A nurse on the frontline of the tragic Camp Fire in California describes the evacuation of Feather River Hospital. Less than an hour after starting her shift, surgical nurse Nichole Jolly got the order to evacuate her patients.
“My boss was coming and saying, ‘get your patients out now. It's an immediate evacuation. The fire is on our back door,’” Jolly said. “Honestly, it was organized chaos.”
But the Camp Fire blew up in a hurry, surrounding the hospital grounds with flames and sending everyone into a scramble to survive.
“There were moms holding onto their brand new babies that they just delivered, and they're still wet,” Jolly said. “They're getting them into cars. It was it was unbelievable.”
There weren’t enough ambulances. The staff had to load patients into any car available. Some went with police. Some doctors drove groups out in their own cars.
One of Jolly’s patients with a tracheotomy tube needed to be unhooked from his pain medication to get into a car.
“I just thought, ‘this is terrible.’ This is absolutely terrible that we have to let this guy be in pain. But I was like, ‘It's better than him dying,” Jolly said.
Jolly figures it only took hospital staffers 20 minutes or so to evacuate the patients. But when her time came to drive out of the burning town of Paradise, she came close to death.
She shot a video with her phone showing flames on both sides of Pentz Road, bringing traffic to a standstill as she tried to run to safety.
“It’s on fire, and we’re stuck in the middle of it,” she said. Soon after that video clip, she says her tires caught fire.
“I called my husband and I said, ‘I'm going to die. I can't get out of here. There's smoke coming in my car. I'm surrounded by fire. I'm gonna die.’ He told me, ‘don't die. Run. Get out of your car and run.’”
She did. But she says the next cars she found weren’t any safer. Flying embers forced her to close her eyes. She reached out and felt the side of a fire truck and noticed the Cal Fire logos were melting. Jolly says two firefighters pulled her inside to safety.
At least she thought it was safety.
“I hear the chief get on the phone. He goes, ‘We need air support. We're not going to make it.’ And I thought, ‘What you mean we're not going to make it?’”
Jolly says a bulldozer showed up and cleared a path back to the hospital. There were more patients when she got there, figuring it would be kept safe.
It wasn’t.
“We ended up taking everything that we had for moving it over to the helicopter pad,” Jolly said.
Some hospital buildings were burning already.
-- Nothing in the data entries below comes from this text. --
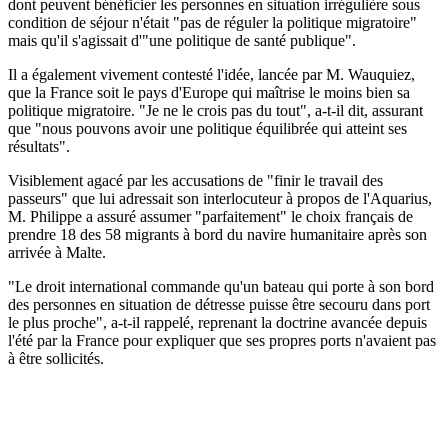
dont peuvent bénéficier les personnes en situation irrégulière sous
condition de séjour n'était "pas de réguler la politique migratoire"
mais qu'il s'agissait d'"une politique de santé publique".
Il a également vivement contesté l'idée, lancée par M. Wauquiez,
que la France soit le pays d'Europe qui maîtrise le moins bien sa
politique migratoire. "Je ne le crois pas du tout", a-t-il dit, assurant
que "nous pouvons avoir une politique équilibrée qui atteint ses
résultats".
Visiblement agacé par les accusations de "finir le travail des
passeurs" que lui adressait son interlocuteur à propos de l'Aquarius,
M. Philippe a assuré assumer "parfaitement" le choix français de
prendre 18 des 58 migrants à bord du navire humanitaire après son
arrivée à Malte.
"Le droit international commande qu'un bateau qui porte à son bord
des personnes en situation de détresse puisse être secouru dans port
le plus proche", a-t-il rappelé, reprenant la doctrine avancée depuis
l'été par la France pour expliquer que ses propres ports n'avaient pas
à être sollicités.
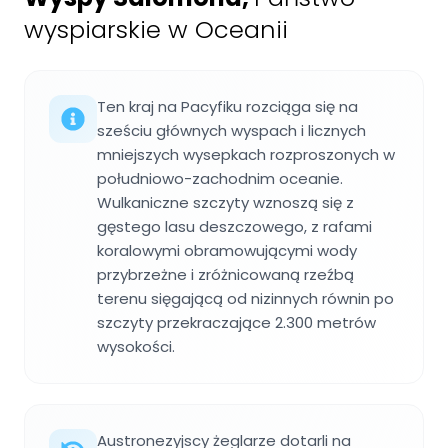
wyspiarskie w Oceanii
Ten kraj na Pacyfiku rozciąga się na
sześciu głównych wyspach i licznych
mniejszych wysepkach rozproszonych w
południowo-zachodnim oceanie.
Wulkaniczne szczyty wznoszą się z
gęstego lasu deszczowego, z rafami
koralowymi obramowującymi wody
przybrzeżne i zróżnicowaną rzeźbą
terenu sięgającą od nizinnych równin po
szczyty przekraczające 2.300 metrów
wysokości.
Austronezyjscy żeglarze dotarli na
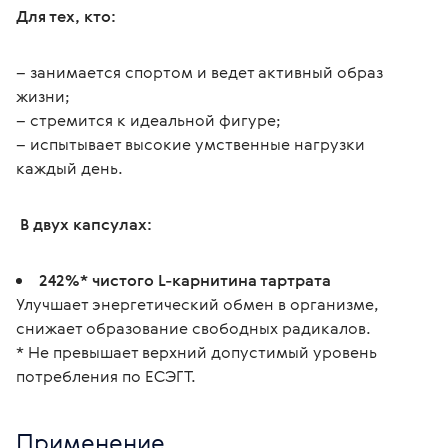
Для тех, кто:
– занимается спортом и ведет активный образ 
жизни;
– стремится к идеальной фигуре;
– испытывает высокие умственные нагрузки 
каждый день. 
 В двух капсулах:
242%* чистого L-карнитина тартрата
Улучшает энергетический обмен в организме,
снижает образование свободных радикалов.
* Не превышает верхний допустимый уровень
потребления по ЕСЭГТ.
Применение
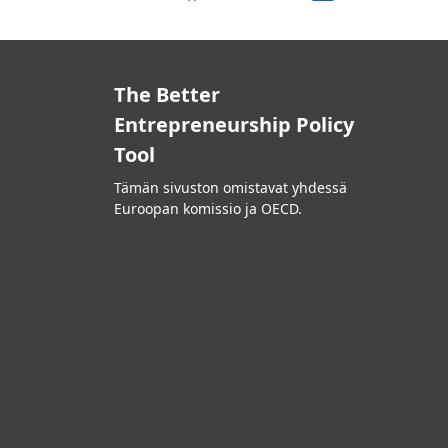
The Better
Entrepreneurship Policy
Tool
Tämän sivuston omistavat yhdessä
Euroopan komissio ja OECD.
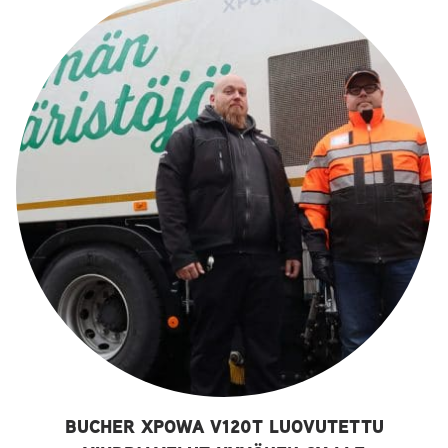
BUCHER XPOWA V120T LUOVUTETTU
None were safe to use. And the helipad had the biggest fuel break around.
So they started triage and treatment right there outside. They started evacuating patients. Again.
Jolly can’t help but think about the people she knows in Paradise. The community has a lot of retirees. She knows plenty wouldn’t have been able to get out on their own.
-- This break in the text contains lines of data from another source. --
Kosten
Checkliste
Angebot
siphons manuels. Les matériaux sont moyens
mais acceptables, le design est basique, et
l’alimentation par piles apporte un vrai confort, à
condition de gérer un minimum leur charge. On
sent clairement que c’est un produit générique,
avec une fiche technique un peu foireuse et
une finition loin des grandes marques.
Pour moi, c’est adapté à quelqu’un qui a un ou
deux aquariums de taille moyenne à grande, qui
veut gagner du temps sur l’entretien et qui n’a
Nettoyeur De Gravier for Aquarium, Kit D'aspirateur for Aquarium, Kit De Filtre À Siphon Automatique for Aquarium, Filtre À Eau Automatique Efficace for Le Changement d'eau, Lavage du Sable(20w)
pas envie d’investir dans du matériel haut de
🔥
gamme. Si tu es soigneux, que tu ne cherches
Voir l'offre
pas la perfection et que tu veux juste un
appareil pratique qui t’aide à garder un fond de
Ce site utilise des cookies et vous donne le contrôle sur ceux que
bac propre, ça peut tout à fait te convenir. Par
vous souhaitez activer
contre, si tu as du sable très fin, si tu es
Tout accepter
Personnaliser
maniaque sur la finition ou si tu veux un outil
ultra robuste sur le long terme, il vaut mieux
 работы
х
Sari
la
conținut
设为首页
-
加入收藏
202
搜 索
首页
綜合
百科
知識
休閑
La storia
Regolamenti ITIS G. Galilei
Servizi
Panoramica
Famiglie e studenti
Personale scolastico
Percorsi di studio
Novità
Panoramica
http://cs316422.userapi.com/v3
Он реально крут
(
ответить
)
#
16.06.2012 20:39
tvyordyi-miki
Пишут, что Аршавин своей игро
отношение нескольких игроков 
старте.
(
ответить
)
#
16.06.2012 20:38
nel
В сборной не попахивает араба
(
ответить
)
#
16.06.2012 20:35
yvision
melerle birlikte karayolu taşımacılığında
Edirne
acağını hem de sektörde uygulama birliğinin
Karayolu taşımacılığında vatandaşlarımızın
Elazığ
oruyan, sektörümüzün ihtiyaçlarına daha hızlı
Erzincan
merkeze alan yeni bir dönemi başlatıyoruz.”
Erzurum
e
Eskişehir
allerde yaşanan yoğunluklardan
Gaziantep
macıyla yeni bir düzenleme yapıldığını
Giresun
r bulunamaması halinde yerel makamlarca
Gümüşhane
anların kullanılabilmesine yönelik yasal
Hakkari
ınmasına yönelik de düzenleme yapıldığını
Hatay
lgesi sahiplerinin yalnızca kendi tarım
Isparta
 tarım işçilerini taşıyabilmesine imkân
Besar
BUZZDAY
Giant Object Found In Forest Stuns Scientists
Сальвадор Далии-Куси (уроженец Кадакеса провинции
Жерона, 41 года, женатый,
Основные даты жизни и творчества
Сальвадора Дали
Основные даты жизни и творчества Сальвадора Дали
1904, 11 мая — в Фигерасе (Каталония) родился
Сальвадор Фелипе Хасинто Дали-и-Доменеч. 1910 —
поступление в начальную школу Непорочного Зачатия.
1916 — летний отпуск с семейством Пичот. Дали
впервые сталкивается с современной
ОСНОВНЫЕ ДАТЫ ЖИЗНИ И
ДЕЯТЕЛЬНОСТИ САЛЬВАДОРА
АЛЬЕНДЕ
With a death toll in the dozens and hundreds missing, she can’t help but think about how some of them met their end.
“There's gonna be people that just sat there and watched the flames take over their house and couldn't get out,” Jolly said. “It's a terrible way to die. I was so scared I was going to die that way.”
Like everyone in Paradise, Jolly wonders whether Paradise can ever bounce back.
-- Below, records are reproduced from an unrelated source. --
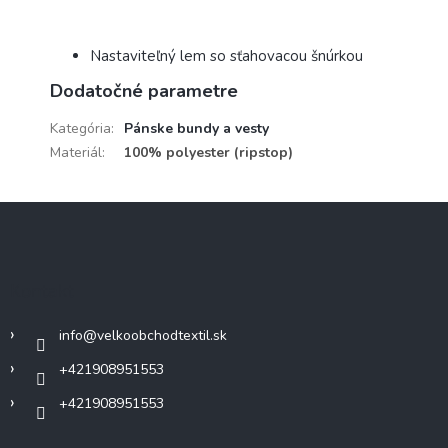
Nastaviteľný lem so sťahovacou šnúrkou
Dodatočné parametre
Kategória
:
Pánske bundy a vesty
Materiál
:
100% polyester (ripstop)
Z
á
p
ä
Kontakt
t
i
info
@
velkoobchodtextil.sk
e
+421908951553
+421908951553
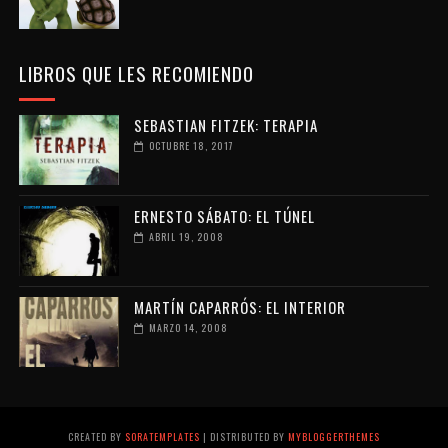
LIBROS QUE LES RECOMIENDO
SEBASTIAN FITZEK: TERAPIA
OCTUBRE 18, 2017
ERNESTO SÁBATO: EL TÚNEL
ABRIL 19, 2008
MARTÍN CAPARRÓS: EL INTERIOR
MARZO 14, 2008
CREATED BY
SORATEMPLATES
| DISTRIBUTED BY
MYBLOGGERTHEMES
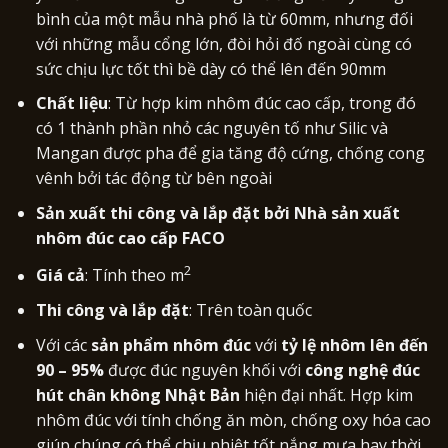
bình của một mẫu nhà phố là từ 60mm, nhưng đối
với những mẫu cổng lớn, đòi hỏi đố ngoài cùng có
sức chịu lực tốt thì bề dày có thể lên đến 90mm
Chất liệu
: Từ hợp kim nhôm đúc cao cấp, trong đó
có 1 thành phần nhỏ các nguyên tố như Silic và
Mangan được pha để gia tăng độ cứng, chống cong
vênh bởi tác động từ bên ngoài
Sản xuất thi công và lắp đặt bởi Nhà sản xuất
nhôm đúc cao cấp FACO
2
Giá cả
: Tính theo m
Thi công và lắp đặt
: Trên toàn quốc
Với các
sản phẩm nhôm đúc
với
tỷ lệ nhôm lên đến
90 – 95%
được đúc nguyên khối với
công nghệ đúc
hút chân không Nhật Bản
hiện đại nhất. Hợp kim
nhôm đúc với tính chống ăn mòn, chống oxy hóa cao
giúp chúng có thể chịu nhiệt tốt nắng mưa hay thời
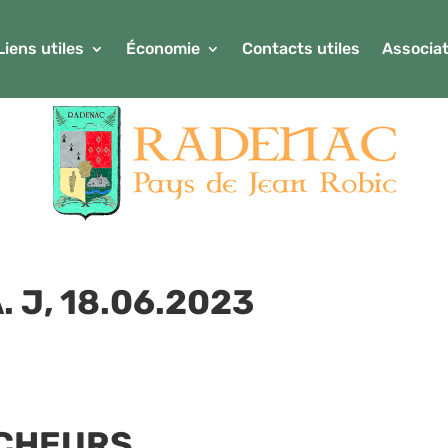
Liens utiles
Économie
Contacts utiles
Associat
. J, 18.06.2023
ÊCHEURS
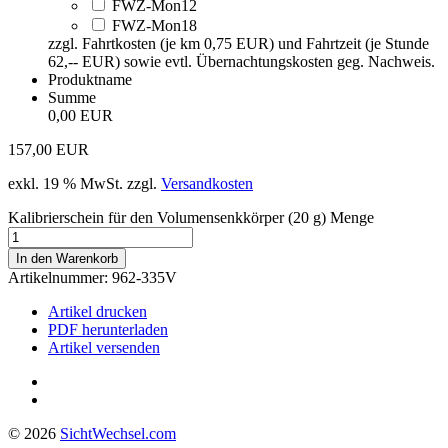
FWZ-Mon12
FWZ-Mon18
zzgl. Fahrtkosten (je km 0,75 EUR) und Fahrtzeit (je Stunde
62,-- EUR) sowie evtl. Übernachtungskosten geg. Nachweis.
Produktname
Summe
0,00 EUR
157,00
EUR
exkl. 19 % MwSt.
zzgl.
Versandkosten
Kalibrierschein für den Volumensenkkörper (20 g) Menge
In den Warenkorb
Artikelnummer:
962-335V
Artikel drucken
PDF herunterladen
Artikel versenden
© 2026
Sicht
Wechsel
.com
The emergency room and main hospital building ended up making it, but little else did. More than 90 percent of the homes burned to the ground, along with most of the businesses.
There’s not much good news coming out of Paradise these days.
But they got the patients out.
And that’s a start.
Share your thoughts in the comments section below.
Hi Nichole,
The day that your story broke, I was giving a lecture to my senior nurses on disaster nursing. At the last minute I put the video clip of you in the lecture ( hopefully I didn’t break any copyright rules). That room was absolutely silent. That short minute taught these soon to be students what it really means to be a nurse. Thank you to you and all of your colleagues. I’m saying prayers for all of you. Please remember that you are not forgotten even though the stories on the TV are over. We know it will be a long time before you and all the rest of the staff and citizens of Paradise recover from this. Take care of your self.
Thank you taking the time to listen to my story. Its been very difficult the last few weeks.
The hearts each and every nurse that have heard the escape stories from Feather River Adventist hospital have been deeply touched. What amazing grace, faith and courage! I thank God…and I can only imagine how surreal it must have been.
Prayers to you and everyone in your town. I have been a nurse for almost fourty years and you have shown the soul of nursing in your work in the most dangerous situation to keep your patients safe. Big Kudos to you and the rest of the staff! May your community start healing soon and rebuilding! I have evacuated several hospitals over the years due to hurricaines but that is nothing compared to what you and the rest of the staff dealt with during this horrible fire. I know it is always organized mayham at best! Prayers for the community and the didication of yourself and other staff!
My heart, thoughts, and prayers go out to everyone affected by California’s Camp Fire. How devestating! Thank you Nicole for reminding me to not only think, and pray for those that have lost their homes, lives, and loved ones, but to remember the patients, hospitals, all of the employees, and rescue workers during this tragedy. I have so much to be thankful for, and these people have lost everything.